There you go. Feel free to go and read all the psychology books, like I have over the past 50 years, you'll come to the same conclusion. I no longer argue with people about this. Be who you are, and be happy with it, I am glad to see that at least many can at least do that, even if they can't acknowledge, why.
But there is a reason, even if you can't face it.

Evelyn37
09-29-2024, 09:14 PM
I have been thinking about the why more often now that I am retirement age. Perhaps it is the tendency to be more reflective as we age. I would like to know the answer as to why that first attraction came about.

Verity
09-30-2024, 08:51 PM
I am relatively new to my life of dressing. So many years denying the impulse. Now that I?m at last being honest (and so much happier) I have been looking back and seeing so many times all my life that the desire was there but suppressed, hidden even from myself. So foolish. I too wonder a bit where it stems from, but am more focused on simply letting go of the inhibitions that kept me from being all of me for so long. I am just thrilled to find that I don?t feel like I am losing any of me, just gaining more, being MORE me as I accept my need to dress and joy in doing so. It seems the driving call to dress is elusive to many, maybe I won?t worry much about it, just accept, but I know I?ll always be asking myself. So I?ll be gentle with that question and not demanding, and live in gratitude for getting to be wholly me. Thanks for sharing everyone! Interesting thoughts to be sure.

mykell
10-01-2024, 05:06 PM
i dont know if that question will ever be answered....you though have a unique situation....support and understanding from the Mrs....just enjoy that you can enjoy touching each others legs.

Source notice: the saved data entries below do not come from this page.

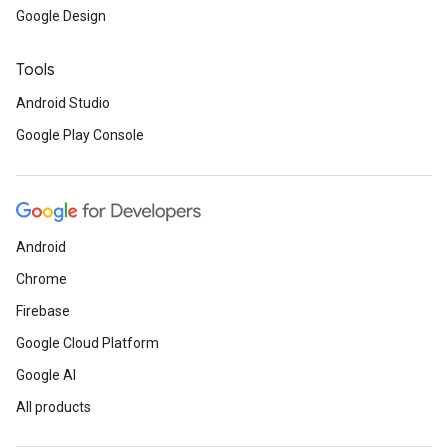
Google Design
Tools
Android Studio
Google Play Console
Android
Chrome
Firebase
Google Cloud Platform
Google AI
All products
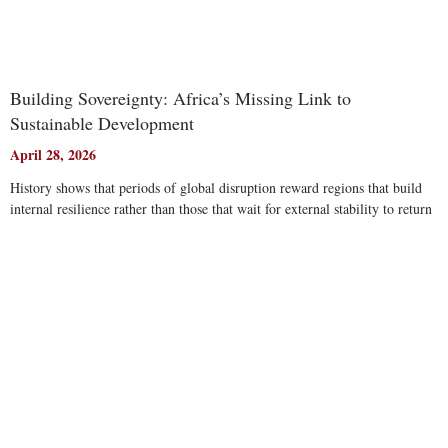
Building Sovereignty: Africa’s Missing Link to
Sustainable Development
April 28, 2026
History shows that periods of global disruption reward regions that build
internal resilience rather than those that wait for external stability to return
Read More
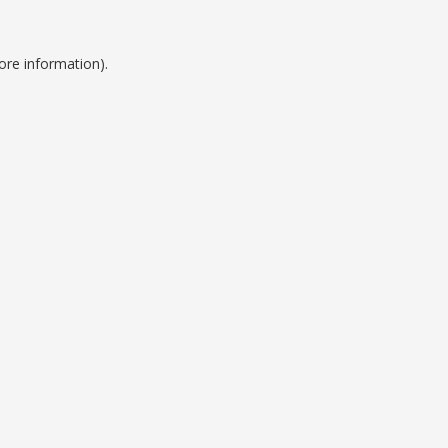
ore information).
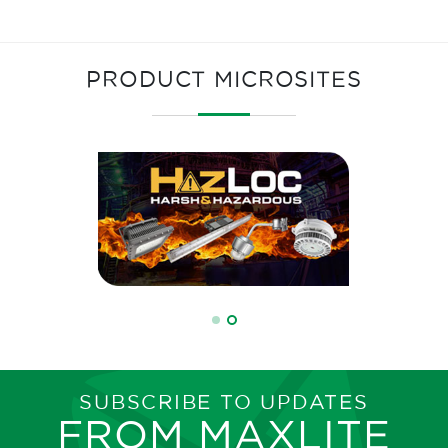
PRODUCT MICROSITES
SUBSCRIBE TO UPDATES
FROM MAXLITE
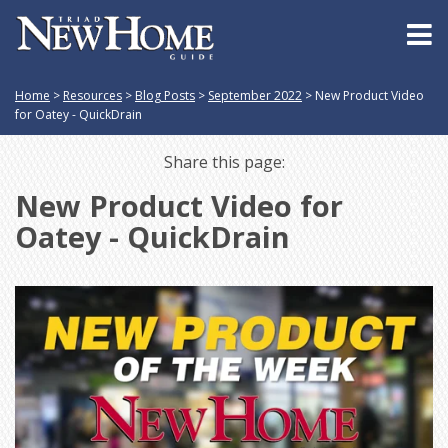
Home
>
Resources
>
Blog Posts
>
September 2022
>
New Product Video
for Oatey - QuickDrain
Share this page:
New Product Video for
Oatey - QuickDrain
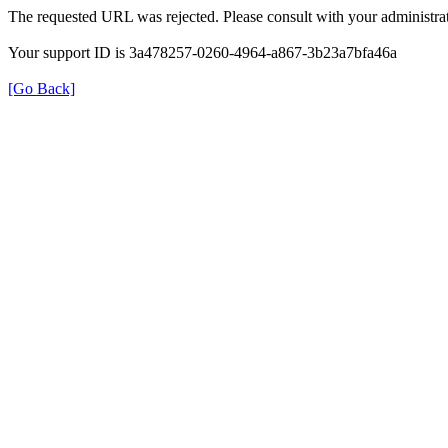
The requested URL was rejected. Please consult with your administrat
Your support ID is 3a478257-0260-4964-a867-3b23a7bfa46a
[Go Back]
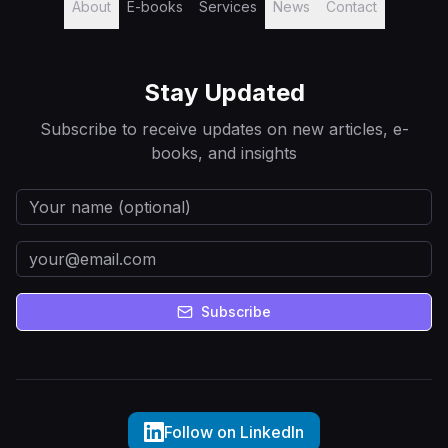
About
E-books
Services
News
Contact
Stay Updated
Subscribe to receive updates on new articles, e-
books, and insights
Subscribe
Follow on LinkedIn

when i talk with people about my "self" i say i have lived a male life but would have preferred to have lived this side of myself if society would have supported it

its harder to do today with all the extras on cars but ive done my share of working on them and know some women who are not shy around them....

BLUE ORCHID
10-01-2024, 08:55 PM
Hi Maria:hugs:, Thanks, That was a great story,>Orchid**O:daydreaming:O**

Nikkilovesdresses
10-02-2024, 03:27 AM
I've never questioned my enjoyment of wearing women's things, though I have kept it largely hidden. But the love of silky fabrics and feminine styles overlaps with my love of interior design, and the fabrics and colours that involves, and overlaps with my love of women's fashion, and overlaps with my bisexual attraction to some males (largely unexplored), and my lifelong feeling of greater ease in women's company than in men's.

Yes, I love feeling my legs in stockings, but it's only one small part of a large part of my personality which is unquestioningly femme.